3. Alpaca: A Strong, Replicable Instruction-Following Model (Taori et al., 2023)
Key contribution: Demonstrated that instruction-tuning a 7B LLaMA model on 52K Self-Instruct-generated examples (at a cost of $500) achieves GPT-3.5-comparable performance. The key insight: quality and diversity of instruction data matters more than quantity. 52K well-crafted examples outperform millions of noisy ones.

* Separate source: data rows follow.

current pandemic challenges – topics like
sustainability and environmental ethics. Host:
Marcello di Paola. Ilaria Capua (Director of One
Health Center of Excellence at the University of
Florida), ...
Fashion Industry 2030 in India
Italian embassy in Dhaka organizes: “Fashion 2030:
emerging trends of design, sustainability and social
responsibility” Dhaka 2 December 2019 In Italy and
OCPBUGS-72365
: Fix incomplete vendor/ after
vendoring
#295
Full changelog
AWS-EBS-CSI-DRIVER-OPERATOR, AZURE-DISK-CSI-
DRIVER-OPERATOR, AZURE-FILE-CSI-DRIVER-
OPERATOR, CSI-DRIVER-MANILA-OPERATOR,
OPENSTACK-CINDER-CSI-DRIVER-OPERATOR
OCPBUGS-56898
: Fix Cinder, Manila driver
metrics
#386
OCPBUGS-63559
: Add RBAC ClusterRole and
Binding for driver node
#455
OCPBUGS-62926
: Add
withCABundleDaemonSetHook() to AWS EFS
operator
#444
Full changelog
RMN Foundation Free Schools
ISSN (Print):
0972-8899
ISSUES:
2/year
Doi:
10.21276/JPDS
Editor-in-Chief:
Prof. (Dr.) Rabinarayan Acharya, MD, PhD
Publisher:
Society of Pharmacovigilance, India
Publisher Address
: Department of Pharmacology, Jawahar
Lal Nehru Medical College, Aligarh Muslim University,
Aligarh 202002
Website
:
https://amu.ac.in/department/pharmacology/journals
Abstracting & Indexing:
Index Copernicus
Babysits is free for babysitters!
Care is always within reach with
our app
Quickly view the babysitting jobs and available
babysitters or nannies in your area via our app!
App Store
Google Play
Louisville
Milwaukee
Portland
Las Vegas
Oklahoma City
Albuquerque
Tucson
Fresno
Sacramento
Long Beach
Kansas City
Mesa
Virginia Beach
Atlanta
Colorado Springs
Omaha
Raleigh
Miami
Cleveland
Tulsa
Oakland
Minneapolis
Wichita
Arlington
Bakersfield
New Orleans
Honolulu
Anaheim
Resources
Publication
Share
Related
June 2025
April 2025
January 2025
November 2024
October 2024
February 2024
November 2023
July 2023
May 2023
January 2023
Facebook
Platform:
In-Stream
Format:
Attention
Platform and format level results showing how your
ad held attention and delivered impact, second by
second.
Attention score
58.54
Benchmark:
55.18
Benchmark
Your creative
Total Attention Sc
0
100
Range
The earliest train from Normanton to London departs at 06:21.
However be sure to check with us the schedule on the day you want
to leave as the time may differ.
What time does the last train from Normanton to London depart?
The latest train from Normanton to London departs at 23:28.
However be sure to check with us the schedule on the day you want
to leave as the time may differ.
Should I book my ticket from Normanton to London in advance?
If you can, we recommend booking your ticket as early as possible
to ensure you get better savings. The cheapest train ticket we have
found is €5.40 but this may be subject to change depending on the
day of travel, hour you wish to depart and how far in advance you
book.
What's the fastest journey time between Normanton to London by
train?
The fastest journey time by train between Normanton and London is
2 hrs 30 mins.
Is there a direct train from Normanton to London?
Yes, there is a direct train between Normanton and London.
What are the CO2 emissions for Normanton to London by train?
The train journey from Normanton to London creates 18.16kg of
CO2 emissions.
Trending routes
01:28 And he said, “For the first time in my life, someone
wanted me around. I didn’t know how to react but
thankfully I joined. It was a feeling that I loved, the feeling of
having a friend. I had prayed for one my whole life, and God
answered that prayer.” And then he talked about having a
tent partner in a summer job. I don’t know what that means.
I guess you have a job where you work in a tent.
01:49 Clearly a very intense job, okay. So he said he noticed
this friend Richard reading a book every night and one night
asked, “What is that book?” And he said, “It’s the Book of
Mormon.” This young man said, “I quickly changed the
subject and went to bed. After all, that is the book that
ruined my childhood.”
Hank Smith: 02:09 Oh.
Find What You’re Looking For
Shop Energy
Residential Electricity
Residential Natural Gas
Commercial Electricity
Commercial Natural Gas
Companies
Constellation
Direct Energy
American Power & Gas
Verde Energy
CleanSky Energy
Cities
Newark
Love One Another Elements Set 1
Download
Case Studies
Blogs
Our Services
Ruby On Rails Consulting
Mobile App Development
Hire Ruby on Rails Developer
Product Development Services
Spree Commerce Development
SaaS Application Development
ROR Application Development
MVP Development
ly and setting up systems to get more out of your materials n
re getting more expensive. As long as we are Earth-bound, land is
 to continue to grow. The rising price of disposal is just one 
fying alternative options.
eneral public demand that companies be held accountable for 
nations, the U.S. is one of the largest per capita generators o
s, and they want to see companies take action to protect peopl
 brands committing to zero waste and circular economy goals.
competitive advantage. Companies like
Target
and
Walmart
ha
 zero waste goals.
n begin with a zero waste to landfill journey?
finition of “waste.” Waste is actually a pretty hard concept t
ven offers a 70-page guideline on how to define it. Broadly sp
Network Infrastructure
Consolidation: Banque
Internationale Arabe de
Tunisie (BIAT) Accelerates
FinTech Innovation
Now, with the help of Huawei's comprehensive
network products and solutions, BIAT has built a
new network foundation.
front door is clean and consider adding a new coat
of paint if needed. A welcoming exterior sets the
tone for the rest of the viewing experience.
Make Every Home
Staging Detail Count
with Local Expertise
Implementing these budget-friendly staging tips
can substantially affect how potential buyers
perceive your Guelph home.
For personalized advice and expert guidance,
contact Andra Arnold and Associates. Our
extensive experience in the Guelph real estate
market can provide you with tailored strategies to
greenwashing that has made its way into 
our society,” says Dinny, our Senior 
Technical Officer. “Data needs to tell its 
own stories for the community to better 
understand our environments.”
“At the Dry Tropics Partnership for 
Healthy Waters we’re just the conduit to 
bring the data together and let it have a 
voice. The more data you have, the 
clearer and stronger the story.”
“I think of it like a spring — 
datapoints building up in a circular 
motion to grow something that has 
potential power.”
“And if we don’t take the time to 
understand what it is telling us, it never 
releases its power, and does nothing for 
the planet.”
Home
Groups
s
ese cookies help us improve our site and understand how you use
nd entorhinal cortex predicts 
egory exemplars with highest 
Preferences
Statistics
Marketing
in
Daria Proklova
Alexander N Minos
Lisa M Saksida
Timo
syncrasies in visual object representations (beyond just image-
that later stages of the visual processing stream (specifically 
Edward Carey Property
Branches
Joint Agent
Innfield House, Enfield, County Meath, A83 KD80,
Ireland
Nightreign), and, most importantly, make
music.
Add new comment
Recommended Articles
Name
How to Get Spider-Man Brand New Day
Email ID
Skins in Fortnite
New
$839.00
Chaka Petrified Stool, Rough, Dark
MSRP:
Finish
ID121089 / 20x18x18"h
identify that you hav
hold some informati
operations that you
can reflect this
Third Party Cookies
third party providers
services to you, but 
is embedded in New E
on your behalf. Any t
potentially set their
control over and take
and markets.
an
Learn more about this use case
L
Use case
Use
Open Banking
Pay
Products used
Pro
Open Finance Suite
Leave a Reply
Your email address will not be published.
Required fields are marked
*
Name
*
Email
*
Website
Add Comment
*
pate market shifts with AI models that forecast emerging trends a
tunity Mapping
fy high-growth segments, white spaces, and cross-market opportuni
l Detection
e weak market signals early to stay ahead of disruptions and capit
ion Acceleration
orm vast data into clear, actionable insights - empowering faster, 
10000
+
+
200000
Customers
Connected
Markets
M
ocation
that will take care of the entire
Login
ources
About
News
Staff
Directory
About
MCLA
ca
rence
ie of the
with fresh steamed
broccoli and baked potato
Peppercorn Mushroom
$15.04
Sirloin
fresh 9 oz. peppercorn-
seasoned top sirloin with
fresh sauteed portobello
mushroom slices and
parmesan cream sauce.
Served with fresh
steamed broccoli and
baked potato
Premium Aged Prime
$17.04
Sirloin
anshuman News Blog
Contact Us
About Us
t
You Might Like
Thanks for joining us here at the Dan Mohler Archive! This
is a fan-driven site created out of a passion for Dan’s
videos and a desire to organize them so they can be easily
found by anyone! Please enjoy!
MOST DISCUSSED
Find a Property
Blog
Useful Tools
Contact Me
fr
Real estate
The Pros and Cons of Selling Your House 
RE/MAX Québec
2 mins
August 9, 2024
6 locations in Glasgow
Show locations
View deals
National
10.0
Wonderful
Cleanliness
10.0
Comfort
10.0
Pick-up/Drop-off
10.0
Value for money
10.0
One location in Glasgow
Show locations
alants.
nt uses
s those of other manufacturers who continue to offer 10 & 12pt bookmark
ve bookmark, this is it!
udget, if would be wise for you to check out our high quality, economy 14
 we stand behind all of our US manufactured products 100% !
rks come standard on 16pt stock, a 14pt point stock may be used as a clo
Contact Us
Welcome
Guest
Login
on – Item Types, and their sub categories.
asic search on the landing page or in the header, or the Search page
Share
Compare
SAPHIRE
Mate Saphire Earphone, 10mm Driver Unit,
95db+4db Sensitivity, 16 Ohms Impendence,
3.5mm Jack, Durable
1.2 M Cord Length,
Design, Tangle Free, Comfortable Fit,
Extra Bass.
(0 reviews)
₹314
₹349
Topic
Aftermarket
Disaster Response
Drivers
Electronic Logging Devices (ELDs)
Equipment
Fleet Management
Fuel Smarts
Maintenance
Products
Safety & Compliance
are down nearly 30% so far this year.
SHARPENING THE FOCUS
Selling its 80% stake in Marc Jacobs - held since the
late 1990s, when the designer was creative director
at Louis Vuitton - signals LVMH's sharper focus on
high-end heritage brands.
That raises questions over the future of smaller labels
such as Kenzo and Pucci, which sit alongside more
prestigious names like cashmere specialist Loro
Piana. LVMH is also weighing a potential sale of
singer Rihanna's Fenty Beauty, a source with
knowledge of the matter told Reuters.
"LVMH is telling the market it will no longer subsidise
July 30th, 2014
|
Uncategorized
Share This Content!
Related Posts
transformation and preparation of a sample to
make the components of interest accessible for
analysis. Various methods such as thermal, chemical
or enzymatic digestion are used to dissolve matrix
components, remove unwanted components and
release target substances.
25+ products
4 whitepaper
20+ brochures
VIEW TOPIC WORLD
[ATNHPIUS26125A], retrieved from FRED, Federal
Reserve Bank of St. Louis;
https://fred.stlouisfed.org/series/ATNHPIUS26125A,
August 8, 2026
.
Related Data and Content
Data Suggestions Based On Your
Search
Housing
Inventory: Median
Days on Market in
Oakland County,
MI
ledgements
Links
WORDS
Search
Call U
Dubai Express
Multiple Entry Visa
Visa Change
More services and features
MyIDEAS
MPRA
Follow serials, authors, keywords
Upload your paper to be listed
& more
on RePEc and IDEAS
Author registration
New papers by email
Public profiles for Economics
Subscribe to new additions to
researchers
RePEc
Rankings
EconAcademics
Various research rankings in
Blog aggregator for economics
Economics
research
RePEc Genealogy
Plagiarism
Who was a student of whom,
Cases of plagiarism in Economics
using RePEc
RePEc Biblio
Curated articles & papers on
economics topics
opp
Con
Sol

Relevance to MangaAssist: Alpaca validates our synthetic data strategy. Our 29,000 examples (5K real + 24K synthetic) at $12/month is an order of magnitude more efficient than the Alpaca approach, because we: (1) start with real production data as seeds (higher quality than synthetic seeds), (2) use Claude 3.5 Sonnet (better than text-davinci-003), and (3) apply Confident Learning filtering.
Production Results
Data Flywheel Impact Over 6 Months
| Month | Labeled Data | Noise Rate | Intent Acc | Embedding R@3 | Hallucination |
|---|---|---|---|---|---|
| 0 (launch) | 2,000 | 12% | 87.3% | 0.74 | 5.2% |
| 1 | 5,000 + 12K syn | 8% → 3% (CL) | 92.1% | 0.82 | 2.8% |
| 2 | 6,667 + 16K syn | 2.5% | 93.2% | 0.84 | 2.1% |
| 3 | 8,334 + 20K syn | 2.2% | 93.8% | 0.85 | 1.9% |
| 4 | 10,001 + 24K syn | 2.0% | 94.5% | 0.86 | 1.5% |
| 5 | 11,668 + 28K syn | 1.8% | 95.0% | 0.87 | 1.2% |
| 6 | 13,335 + 32K syn | 1.7% | 95.2% | 0.88 | 1.1% |
Cost
| Monthly Item | Cost |
|---|---|
| Human labeling (1,667 examples × 2 annotators) | $500 |
| Synthetic generation (Claude API) | $12 |
| Confident Learning compute | $5 |
| Active learning compute | $3 |
| Distribution shift monitoring | $2 |
| Total monthly data cost | $522 |
ROI: Quality improvement from month 0 to month 6: 87.3% → 95.2% intent accuracy = +7.9 points. Revenue impact of 1% accuracy improvement ≈ $800/month (fewer escalations, higher conversion). Total improvement ROI: 7.9 × $800 = $6,320/month revenue impact vs $522/month cost = 12.1:1 ROI.